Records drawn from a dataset
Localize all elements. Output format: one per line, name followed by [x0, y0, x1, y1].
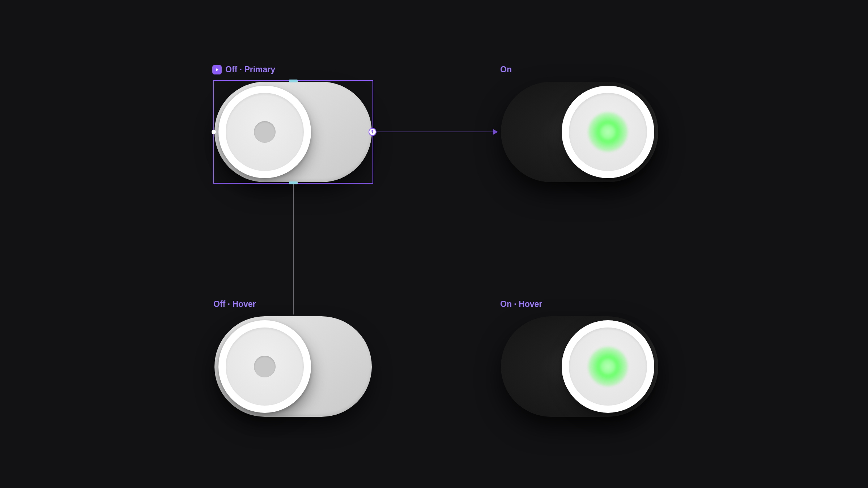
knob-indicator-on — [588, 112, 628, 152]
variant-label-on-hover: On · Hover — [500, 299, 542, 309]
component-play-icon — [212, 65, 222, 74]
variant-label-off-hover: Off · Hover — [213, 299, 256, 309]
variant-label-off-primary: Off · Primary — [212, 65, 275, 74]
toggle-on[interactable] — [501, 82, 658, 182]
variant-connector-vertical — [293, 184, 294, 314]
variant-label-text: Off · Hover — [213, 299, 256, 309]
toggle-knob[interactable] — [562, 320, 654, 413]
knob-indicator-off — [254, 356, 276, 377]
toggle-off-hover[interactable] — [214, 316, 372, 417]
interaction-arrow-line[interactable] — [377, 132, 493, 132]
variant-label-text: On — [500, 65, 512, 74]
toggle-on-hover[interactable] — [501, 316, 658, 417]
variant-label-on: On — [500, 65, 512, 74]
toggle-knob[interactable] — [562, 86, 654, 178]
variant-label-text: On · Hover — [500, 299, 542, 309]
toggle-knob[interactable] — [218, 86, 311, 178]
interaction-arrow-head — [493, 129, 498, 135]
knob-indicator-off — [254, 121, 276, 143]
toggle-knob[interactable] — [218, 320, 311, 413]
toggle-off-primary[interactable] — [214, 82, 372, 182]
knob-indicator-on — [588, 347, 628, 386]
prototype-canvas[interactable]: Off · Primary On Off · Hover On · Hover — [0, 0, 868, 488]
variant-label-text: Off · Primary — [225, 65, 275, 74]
==
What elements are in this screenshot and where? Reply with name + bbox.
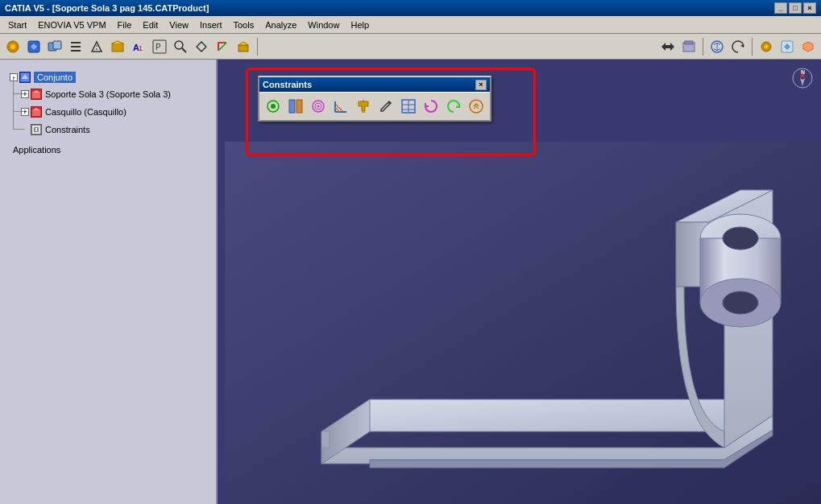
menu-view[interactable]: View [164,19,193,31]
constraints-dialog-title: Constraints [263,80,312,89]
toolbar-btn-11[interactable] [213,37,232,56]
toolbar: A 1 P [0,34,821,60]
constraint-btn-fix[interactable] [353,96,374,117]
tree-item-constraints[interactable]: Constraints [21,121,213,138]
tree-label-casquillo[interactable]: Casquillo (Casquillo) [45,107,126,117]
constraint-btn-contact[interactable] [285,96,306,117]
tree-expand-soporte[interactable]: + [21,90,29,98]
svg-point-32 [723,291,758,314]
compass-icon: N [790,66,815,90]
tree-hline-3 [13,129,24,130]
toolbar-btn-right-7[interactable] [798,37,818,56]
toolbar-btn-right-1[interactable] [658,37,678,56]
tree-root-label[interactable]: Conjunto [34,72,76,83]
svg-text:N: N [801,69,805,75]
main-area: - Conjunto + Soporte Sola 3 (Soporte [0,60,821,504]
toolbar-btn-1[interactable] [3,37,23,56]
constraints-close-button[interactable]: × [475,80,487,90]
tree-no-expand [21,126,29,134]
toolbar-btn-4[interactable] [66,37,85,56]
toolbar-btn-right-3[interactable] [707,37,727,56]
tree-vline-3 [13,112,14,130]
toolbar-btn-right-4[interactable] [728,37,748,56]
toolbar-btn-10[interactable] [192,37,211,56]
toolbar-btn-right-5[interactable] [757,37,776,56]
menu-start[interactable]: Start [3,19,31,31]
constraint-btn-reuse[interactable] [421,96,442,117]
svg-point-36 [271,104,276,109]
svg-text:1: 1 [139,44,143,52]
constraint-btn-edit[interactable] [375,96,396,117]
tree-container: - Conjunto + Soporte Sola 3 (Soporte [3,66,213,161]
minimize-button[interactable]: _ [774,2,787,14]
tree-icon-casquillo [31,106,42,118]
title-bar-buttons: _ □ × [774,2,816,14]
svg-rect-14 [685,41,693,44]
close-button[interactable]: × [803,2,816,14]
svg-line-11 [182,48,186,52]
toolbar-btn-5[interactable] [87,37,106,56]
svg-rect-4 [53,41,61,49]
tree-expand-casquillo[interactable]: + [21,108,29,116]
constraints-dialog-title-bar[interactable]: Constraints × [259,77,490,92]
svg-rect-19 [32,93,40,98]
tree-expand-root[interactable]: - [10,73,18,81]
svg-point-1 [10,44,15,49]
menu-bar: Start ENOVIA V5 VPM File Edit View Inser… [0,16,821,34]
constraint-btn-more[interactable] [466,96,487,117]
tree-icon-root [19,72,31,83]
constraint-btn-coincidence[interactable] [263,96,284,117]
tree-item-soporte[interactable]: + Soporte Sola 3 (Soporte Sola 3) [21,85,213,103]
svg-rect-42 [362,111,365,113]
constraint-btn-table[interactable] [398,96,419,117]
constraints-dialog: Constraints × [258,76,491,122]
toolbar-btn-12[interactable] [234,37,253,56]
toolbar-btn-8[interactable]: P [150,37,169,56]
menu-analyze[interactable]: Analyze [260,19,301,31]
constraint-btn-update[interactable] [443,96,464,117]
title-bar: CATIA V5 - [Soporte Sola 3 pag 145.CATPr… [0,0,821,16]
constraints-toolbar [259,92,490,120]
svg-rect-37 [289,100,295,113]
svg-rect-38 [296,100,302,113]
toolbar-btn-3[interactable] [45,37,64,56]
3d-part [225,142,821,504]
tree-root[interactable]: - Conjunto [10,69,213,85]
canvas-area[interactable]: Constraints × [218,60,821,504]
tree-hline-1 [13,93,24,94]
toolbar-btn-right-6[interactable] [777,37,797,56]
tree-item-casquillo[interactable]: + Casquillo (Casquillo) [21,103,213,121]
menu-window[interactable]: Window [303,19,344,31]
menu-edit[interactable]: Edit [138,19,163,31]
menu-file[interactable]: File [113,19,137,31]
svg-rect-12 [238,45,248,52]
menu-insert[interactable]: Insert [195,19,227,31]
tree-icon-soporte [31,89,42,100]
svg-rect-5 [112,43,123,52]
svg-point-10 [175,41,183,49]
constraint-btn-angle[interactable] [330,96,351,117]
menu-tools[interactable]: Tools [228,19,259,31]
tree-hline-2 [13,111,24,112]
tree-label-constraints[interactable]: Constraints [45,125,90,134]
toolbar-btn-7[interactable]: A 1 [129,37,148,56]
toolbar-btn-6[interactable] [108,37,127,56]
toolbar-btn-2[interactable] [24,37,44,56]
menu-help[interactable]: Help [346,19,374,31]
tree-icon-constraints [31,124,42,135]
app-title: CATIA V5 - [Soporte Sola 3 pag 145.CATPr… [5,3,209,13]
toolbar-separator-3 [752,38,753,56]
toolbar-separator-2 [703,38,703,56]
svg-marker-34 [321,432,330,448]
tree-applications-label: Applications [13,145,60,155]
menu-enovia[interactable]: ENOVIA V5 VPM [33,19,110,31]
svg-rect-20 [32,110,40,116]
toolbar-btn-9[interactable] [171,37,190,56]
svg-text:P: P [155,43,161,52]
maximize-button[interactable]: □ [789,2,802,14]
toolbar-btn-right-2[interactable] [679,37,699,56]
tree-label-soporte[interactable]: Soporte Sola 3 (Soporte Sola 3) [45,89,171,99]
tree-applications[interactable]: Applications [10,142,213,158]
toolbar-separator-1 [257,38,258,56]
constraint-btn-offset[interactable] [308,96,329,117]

- Work item -
Give the number of lines above that contain "menu", and nothing more.

- Output of the task -
11